DevOps Integration

Webhooks | Event-Driven Notifications

Zero-downtime assurance for modern DevOps. Connect StatusSentry to your internal infrastructure with reliable, secure HTTP callbacks.

Supported Event Types

StatusSentry triggers webhooks immediately when state changes occur. We batch rapid-fire events to prevent flooding your endpoints, ensuring at-least-once delivery with exponential backoff.

incident.created

Triggered the moment an incident is manually created or automatically detected by our synthetic monitors. Includes the initial severity level and affected components.

incident.resolved

Sent when an incident status transitions to 'Resolved'. Useful for automatically closing Jira tickets or clearing PagerDuty alerts linked to the outage.

monitor.status_change

Fires when a specific monitor changes state (e.g., `UP` to `DOWN`).
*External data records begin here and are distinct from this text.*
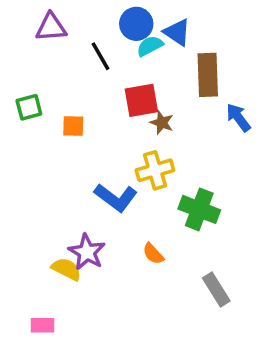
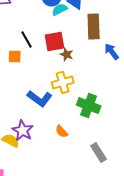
black line: (100, 56) -> (27, 40), moved

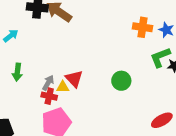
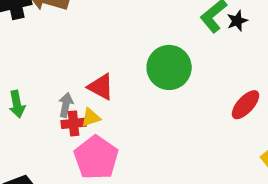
green circle: (121, 81) -> (169, 67), size x1.5
yellow triangle: (63, 87) -> (91, 117), moved

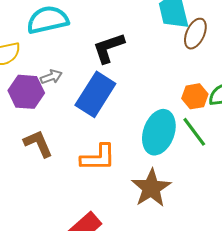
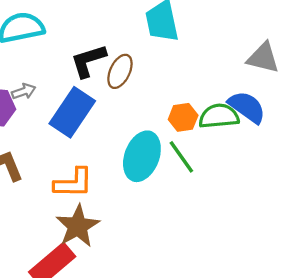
brown ellipse: (195, 34) -> (120, 71), moved
brown star: (151, 188) -> (78, 226), moved

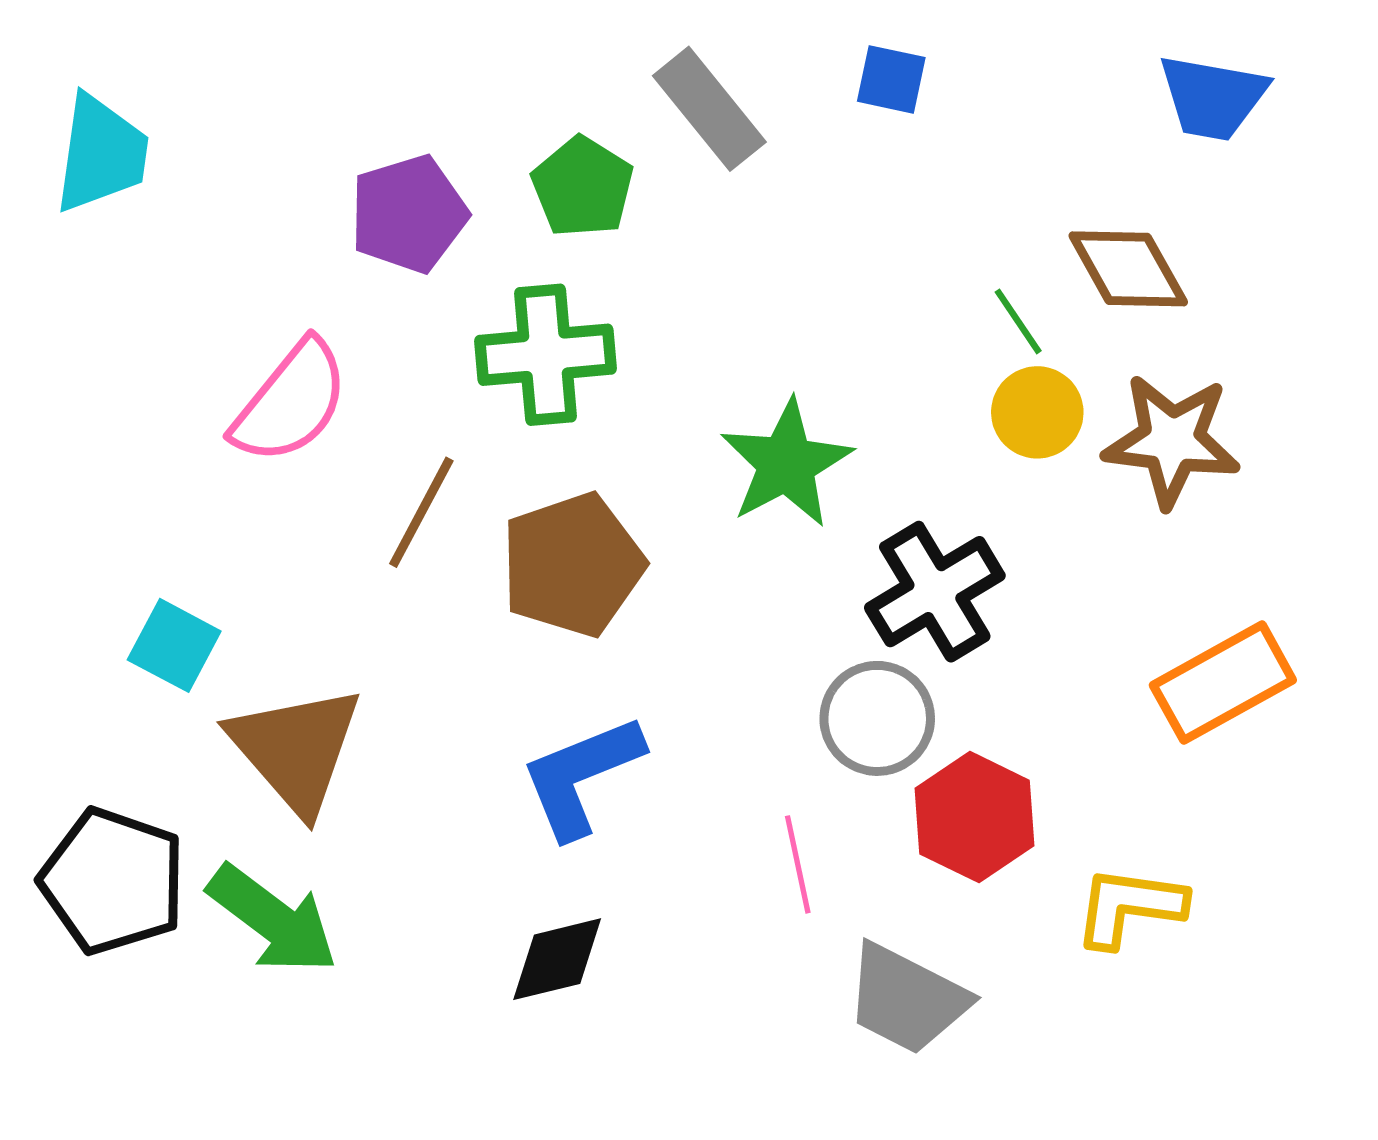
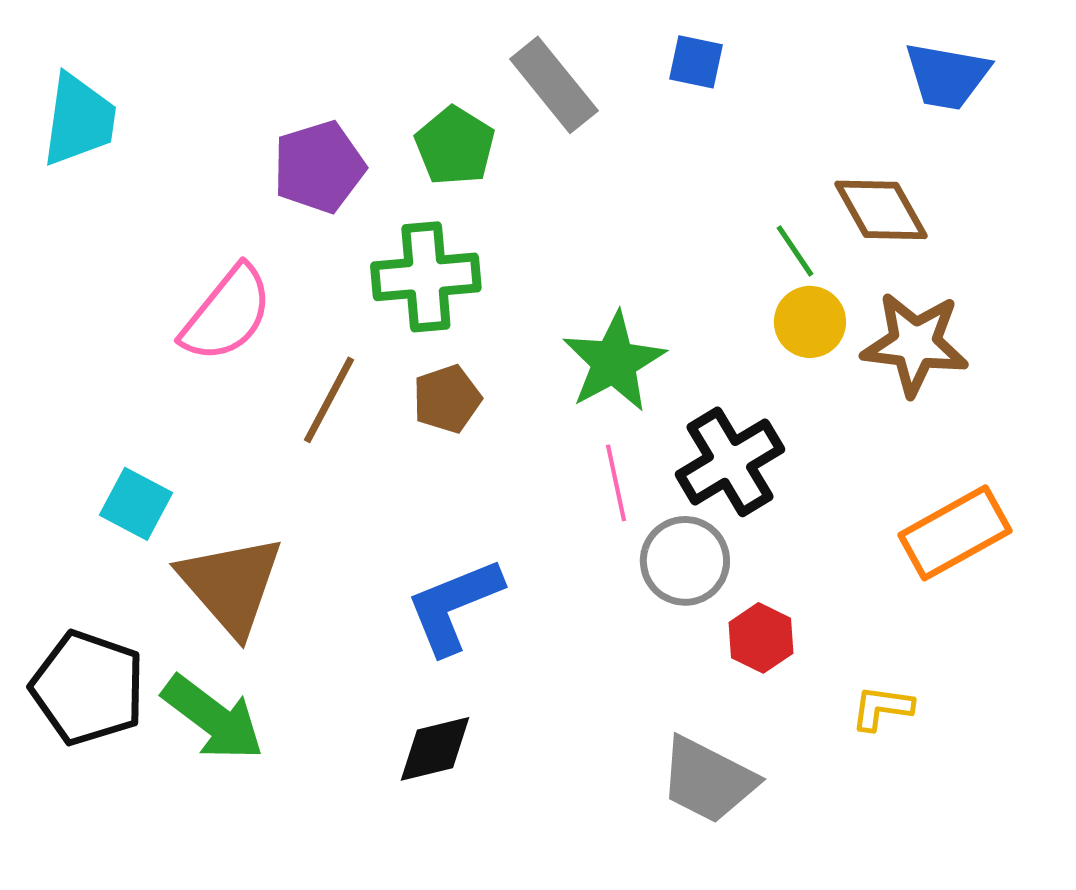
brown pentagon: (572, 565) -> (447, 399), moved, size x0.6
red hexagon: (975, 817) -> (761, 638), size x0.7
pink line: (798, 864) -> (616, 483), moved
yellow L-shape: (1129, 907) -> (882, 708), size x0.7

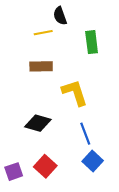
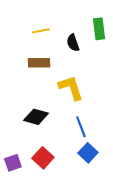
black semicircle: (60, 16) -> (73, 43), moved
green rectangle: (92, 42) -> (99, 29), moved

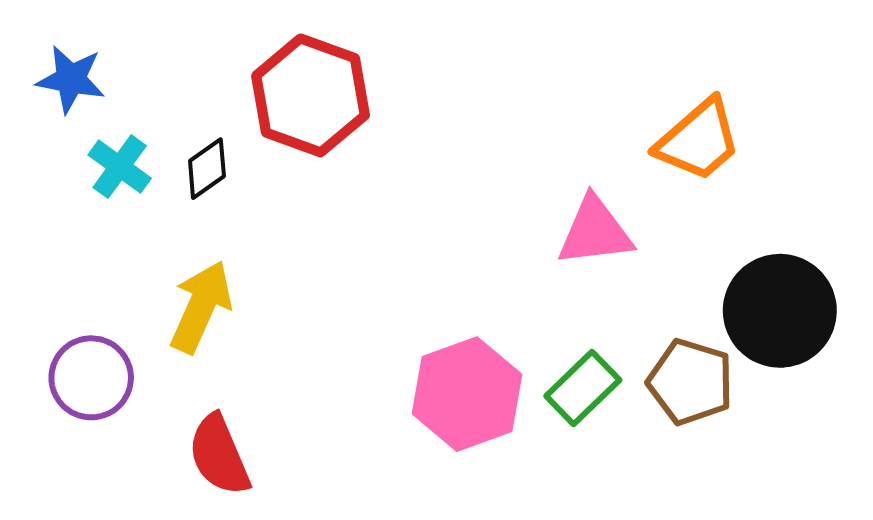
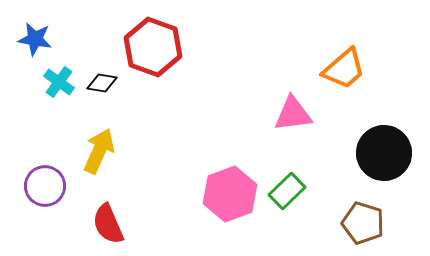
black diamond: (207, 169) -> (102, 83), turned 44
brown pentagon: (690, 382) -> (363, 223), moved

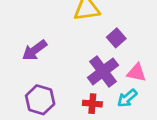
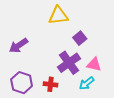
red cross: (92, 104) -> (51, 84), moved

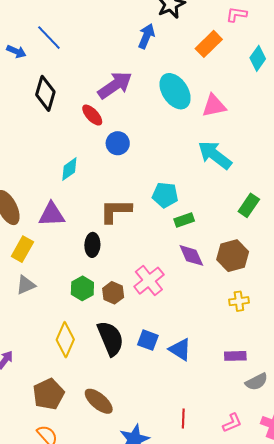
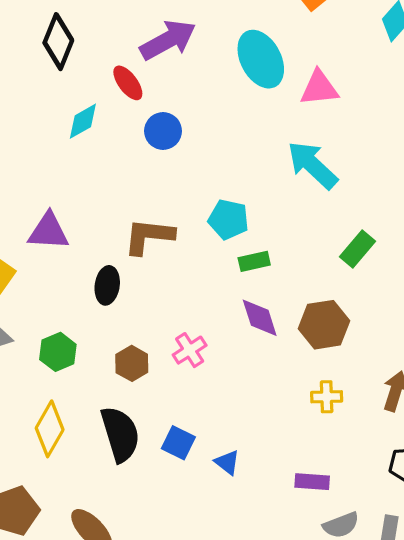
cyan diamond: (69, 169) -> (83, 121), moved
pink cross: (149, 281) -> (190, 350), size x0.7
green hexagon: (82, 288) -> (58, 352), moved
blue triangle: (180, 349) -> (227, 462), size x0.7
Contains the monitor ID, region, and response time metrics from the failed request.

sla.breach_warning

Proactive alert when current uptime trends indicate a potential SLA breach within the next 24 hours based on historical availability data.

Payload Structure

All webhook requests use the `POST` method with a `Content-Type` of `application/json`. The body contains a standardized envelope.

Example Request Body

Below is a sample payload for an `incident.created` event:

{
  "id": "evt_8a7b9c0d1e2f3g4h",
  "type": "incident.created",
  "created_at": "2023-10-27T14:30:00Z",
  "data": {
    "incident_id": "inc_987654321",
    "title": "High Latency in EU-West",
    "status": "investigating",
    "severity": "major",
    "components": [
      {
        "id": "comp_api_gateway",
        "name": "API Gateway",
        "status": "degraded_performance"
      }
    ]
  }
}

Security & Signature Verification

To ensure requests originate from StatusSentry, we sign every webhook using HMAC-SHA256. You must verify this signature before processing the payload.

1. Retrieve Your Secret

Navigate to Settings > Integrations > Webhooks in your dashboard. Generate a new signing secret (e.g., `whsec_4eC39HqLyjWDarjtT1zdp7dc`). Keep this string private.

2. Verify the Header

Check the `X-StatusSentry-Signature` header in the incoming request. It contains a timestamp and the computed signature.

3. Validate the Payload

Construct a string `timestamp + '.' + raw_body`. Compute the HMAC-SHA256 hash using your secret. Compare the result with the signature in the header. Reject requests that do not match.